» MATERIAL SUPPLIED:

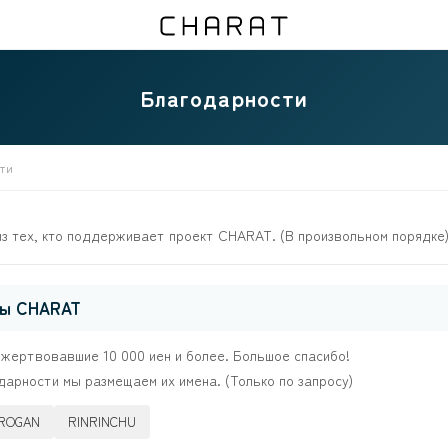
Благодарности
сти
из тех, кто поддерживает проект CHARAT. (В произвольном порядке
ты CHARAT
ожертвовавшие 10 000 иен и более. Большое спасибо!
дарности мы размещаем их имена. (Только по запросу)
IROGAN
RINRINCHU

» EXERCISE:
Quote all the lines above exactly as given. Do not include the pictures.

» ANSWER TO THIS EXERCISE:
Благодарности
сти
из тех, кто поддерживает проект CHARAT. (В произвольном порядке
ты CHARAT
ожертвовавшие 10 000 иен и более. Большое спасибо!
дарности мы размещаем их имена. (Только по запросу)
IROGAN
RINRINCHU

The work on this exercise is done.